Nag, nag, nag…. Do you really think nagging your partner is going to change them?
‘A nagging wife [or person] is like water going drip-drip-drip on a rainy day’ (Proverbs 27:15). |
How irritating is that. It’s enough to make you want to run away and live on the roof! |
‘Better to live on the roof than share the house with a nagging wife [or person]’ (Proverbs 25:24). |
Have you heard the saying ‘If at first you don’t succeed, try and try again’. What terrible advice to give anyone. How about this for better advice.
If at first you don’t succeed REVISE YOUR STRATEGY AND THEN TRY AGAIN. |
No matter how much you nag your partner, it’s not going to change them. Agreed? A change of strategy is needed first.
- Despite irritating behavior BELIEVE that your partner means well for you and isn’t actually out to get you with their irritating behavior. What you believe affects how you behave.
- Love your partner exactly as they are.
- Try focusing on their good qualities, actively showing appreciation with words and gestures. Don’t just focus on the negative. Try ignoring these for a while.
FOCUS ON THE BEHAVIOR
What behavior is it exactly that irritates you? Telling your partner that they’re thoughtless or inconsiderate or selfish or anything else like this doesn’t give your partner any clue as to what you’d like them to do differently.
Let’s try an example:
“You’re so thoughtless you never think of me, you just watch TV all the time”. |
In your opinion your partner might be watching too much TV, but that’s your opinion and you won’t get any change with accusations like this. Try to stick to “I feel statements” WITHOUT BLAME.
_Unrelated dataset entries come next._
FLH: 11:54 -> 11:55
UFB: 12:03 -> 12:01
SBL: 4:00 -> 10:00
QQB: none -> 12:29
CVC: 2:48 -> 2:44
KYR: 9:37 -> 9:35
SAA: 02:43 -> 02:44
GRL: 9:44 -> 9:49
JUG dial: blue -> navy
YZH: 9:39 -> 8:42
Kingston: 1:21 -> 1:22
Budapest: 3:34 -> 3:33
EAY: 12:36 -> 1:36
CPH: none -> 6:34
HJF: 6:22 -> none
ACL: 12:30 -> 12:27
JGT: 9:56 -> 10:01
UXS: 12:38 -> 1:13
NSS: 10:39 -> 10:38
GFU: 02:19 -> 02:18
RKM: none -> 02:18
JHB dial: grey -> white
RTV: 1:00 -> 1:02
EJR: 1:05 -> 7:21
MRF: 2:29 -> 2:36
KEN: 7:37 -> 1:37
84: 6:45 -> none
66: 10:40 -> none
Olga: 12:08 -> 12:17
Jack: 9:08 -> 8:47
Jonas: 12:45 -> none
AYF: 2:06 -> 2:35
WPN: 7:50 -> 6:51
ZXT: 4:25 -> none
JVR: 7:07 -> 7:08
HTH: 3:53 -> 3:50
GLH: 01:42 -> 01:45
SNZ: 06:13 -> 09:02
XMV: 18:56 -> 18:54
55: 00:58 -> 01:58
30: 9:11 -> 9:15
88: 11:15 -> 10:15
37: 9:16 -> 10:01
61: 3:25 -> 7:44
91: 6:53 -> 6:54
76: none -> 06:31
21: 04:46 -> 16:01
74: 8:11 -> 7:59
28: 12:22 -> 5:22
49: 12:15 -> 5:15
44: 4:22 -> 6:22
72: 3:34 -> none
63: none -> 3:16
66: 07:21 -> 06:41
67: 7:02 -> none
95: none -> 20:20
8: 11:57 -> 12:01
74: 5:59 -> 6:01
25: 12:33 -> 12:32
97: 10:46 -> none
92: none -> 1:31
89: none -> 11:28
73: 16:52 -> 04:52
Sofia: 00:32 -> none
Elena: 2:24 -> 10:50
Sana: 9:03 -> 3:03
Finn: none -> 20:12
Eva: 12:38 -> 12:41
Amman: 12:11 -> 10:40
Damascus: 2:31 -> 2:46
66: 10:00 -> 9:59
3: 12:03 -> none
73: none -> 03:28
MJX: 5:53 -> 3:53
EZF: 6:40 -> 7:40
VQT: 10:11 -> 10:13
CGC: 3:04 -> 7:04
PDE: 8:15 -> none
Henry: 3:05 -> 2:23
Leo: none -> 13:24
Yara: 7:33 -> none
“I feel ……. (name your feeling) when you ….. (name the behavior) ……. because ……”
“I feel unloved when you carry on watching TV while I’m trying to talk to you because I’d really like to have some quality talk time with you.” |
Much better! Now you can negotiate any behavior change and come to an agreement.
And please don’t say things like “My partner SHOULD know by now, I don’t know why I have to keep on repeating myself!” That fact that they might not remember is not an indication of their not loving you rather an indication of their forgetfulness. Just repeat yourself as if it’s the first time.